Example Power Automate Flow:
- Trigger: When a new form submission (record) is created.
- Retrieve User Information: Get UserID from Contact.
- Create Audit Trail Record:
- Log the FormName, UserID, and FormData in the AuditTrail entity.
- Track submission status (Success/Failed).
- Optionally, store IP Address and other information.
- Store Changes: If the form data changes after submission, log the changes in the AuditTrail entity with the action type “Update”.
4. Creating Reports and Dashboards for Audit Trail
You can build custom Power BI reports or Power Pages dashboards to monitor the audit trail. These reports help administrators and compliance officers keep track of the form submissions.
Example Audit Report:
- User: Who submitted the form.
- Form Name: The form being submitted (e.g., “Contact Us”, “Survey”).
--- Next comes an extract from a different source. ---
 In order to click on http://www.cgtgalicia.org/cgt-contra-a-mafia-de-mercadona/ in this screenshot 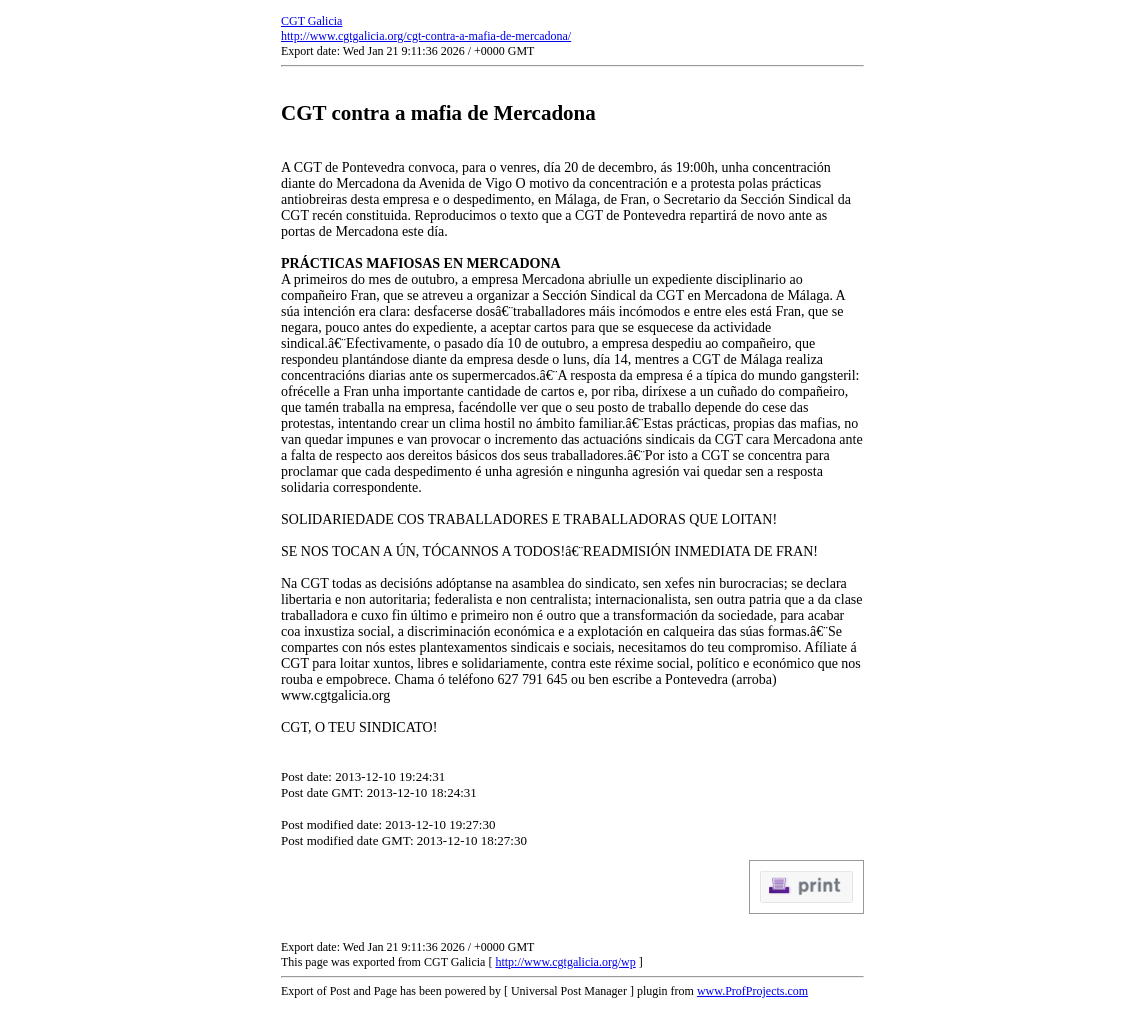 , I will do `click(426, 36)`.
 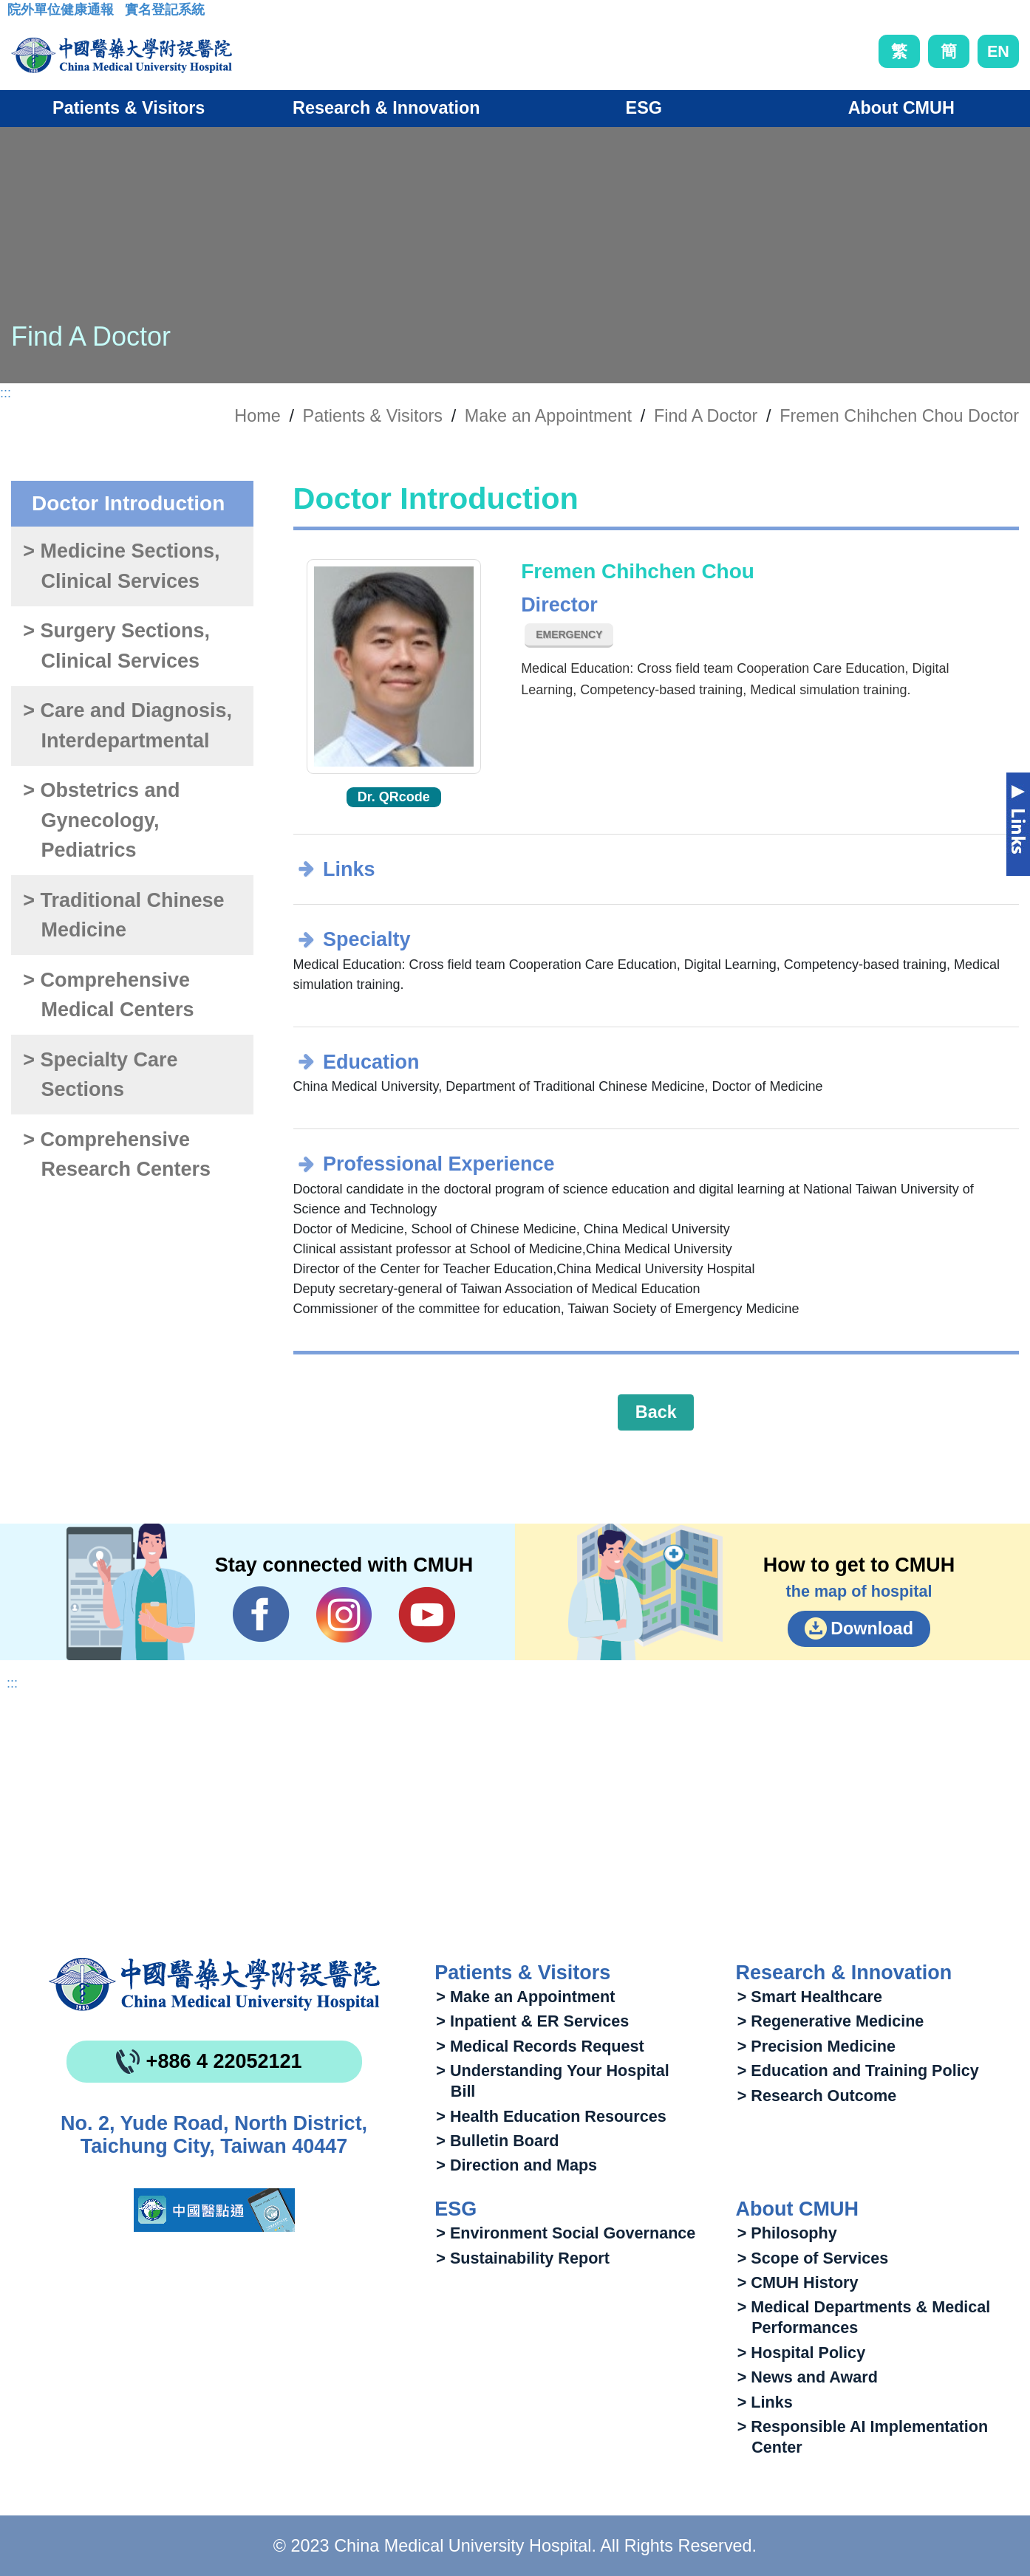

- Submission Date: When the form was submitted.
- Status: Whether the submission was successful or failed.
- Changes: Track changes made to the form after submission.
This way, you can have full visibility into all form submissions and any changes made afterward.
5. Enhancing Security and Compliance
Ensure that the audit trail is secured and only authorized users can access or modify the records. You can leverage Dataverse security roles to control access.
- Restrict access to the audit trail records to users with administrative privileges.
- Enable logging to track who accessed or modified the audit trail.
- Ensure GDPR compliance: Ensure that the audit trail only contains the minimum necessary information and is securely stored.
6. Best Practices for Maintaining an Audit Trail
- Store only necessary information: Avoid storing excessive details, especially sensitive data, unless it’s necessary for compliance.
- Regularly back up audit records: Ensure that the audit trail records are regularly backed up to avoid data loss.
- Define retention policies: Set up rules for how long audit trail records should be kept and when they should be deleted or anonymized.
- Ensure data integrity: Make sure that no one can tamper with or delete audit trail records. Use security roles and permissions to ensure that only authorized personnel have access.